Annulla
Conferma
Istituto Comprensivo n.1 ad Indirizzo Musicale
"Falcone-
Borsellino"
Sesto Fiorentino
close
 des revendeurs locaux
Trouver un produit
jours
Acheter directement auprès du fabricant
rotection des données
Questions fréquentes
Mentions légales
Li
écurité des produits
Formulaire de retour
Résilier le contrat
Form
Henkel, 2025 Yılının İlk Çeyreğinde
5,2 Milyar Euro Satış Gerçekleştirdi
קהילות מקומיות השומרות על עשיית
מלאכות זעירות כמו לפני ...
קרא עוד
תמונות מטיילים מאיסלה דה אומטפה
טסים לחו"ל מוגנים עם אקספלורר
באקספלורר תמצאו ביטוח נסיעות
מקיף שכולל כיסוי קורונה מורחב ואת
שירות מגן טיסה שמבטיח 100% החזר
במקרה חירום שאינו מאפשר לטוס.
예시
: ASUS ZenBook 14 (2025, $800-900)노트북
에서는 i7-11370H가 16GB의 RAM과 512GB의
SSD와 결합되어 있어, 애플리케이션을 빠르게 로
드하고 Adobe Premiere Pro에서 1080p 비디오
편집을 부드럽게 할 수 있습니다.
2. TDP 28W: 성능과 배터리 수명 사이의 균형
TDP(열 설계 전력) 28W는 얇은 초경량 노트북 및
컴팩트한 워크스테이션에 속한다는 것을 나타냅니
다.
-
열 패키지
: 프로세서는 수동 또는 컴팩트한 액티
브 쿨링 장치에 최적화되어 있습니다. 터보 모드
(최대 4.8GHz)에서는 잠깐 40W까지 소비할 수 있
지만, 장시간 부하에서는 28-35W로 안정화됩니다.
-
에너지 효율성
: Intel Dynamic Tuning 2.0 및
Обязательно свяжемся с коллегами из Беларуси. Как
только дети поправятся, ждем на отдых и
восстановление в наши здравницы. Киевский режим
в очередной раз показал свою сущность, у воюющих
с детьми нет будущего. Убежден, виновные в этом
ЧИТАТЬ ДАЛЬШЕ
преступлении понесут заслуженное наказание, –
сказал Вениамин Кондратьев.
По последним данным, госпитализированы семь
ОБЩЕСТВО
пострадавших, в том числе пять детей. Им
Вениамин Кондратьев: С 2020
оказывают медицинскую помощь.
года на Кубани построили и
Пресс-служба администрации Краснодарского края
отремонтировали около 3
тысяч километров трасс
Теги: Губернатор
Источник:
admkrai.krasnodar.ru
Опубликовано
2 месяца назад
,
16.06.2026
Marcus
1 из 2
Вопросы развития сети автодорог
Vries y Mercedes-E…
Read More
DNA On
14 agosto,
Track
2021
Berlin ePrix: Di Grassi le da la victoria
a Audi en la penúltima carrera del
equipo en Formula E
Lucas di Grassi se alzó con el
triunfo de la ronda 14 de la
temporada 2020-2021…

#### Exercise
Print the records above verbatim from their first line to the line containing "드하고 Adobe Premiere Pro에서 1080p 비디오", both included, and stop there.

#### Written response
Annulla
Conferma
Istituto Comprensivo n.1 ad Indirizzo Musicale
"Falcone-
Borsellino"
Sesto Fiorentino
close
 des revendeurs locaux
Trouver un produit
jours
Acheter directement auprès du fabricant
rotection des données
Questions fréquentes
Mentions légales
Li
écurité des produits
Formulaire de retour
Résilier le contrat
Form
Henkel, 2025 Yılının İlk Çeyreğinde
5,2 Milyar Euro Satış Gerçekleştirdi
קהילות מקומיות השומרות על עשיית
מלאכות זעירות כמו לפני ...
קרא עוד
תמונות מטיילים מאיסלה דה אומטפה
טסים לחו"ל מוגנים עם אקספלורר
באקספלורר תמצאו ביטוח נסיעות
מקיף שכולל כיסוי קורונה מורחב ואת
שירות מגן טיסה שמבטיח 100% החזר
במקרה חירום שאינו מאפשר לטוס.
예시
: ASUS ZenBook 14 (2025, $800-900)노트북
에서는 i7-11370H가 16GB의 RAM과 512GB의
SSD와 결합되어 있어, 애플리케이션을 빠르게 로
드하고 Adobe Premiere Pro에서 1080p 비디오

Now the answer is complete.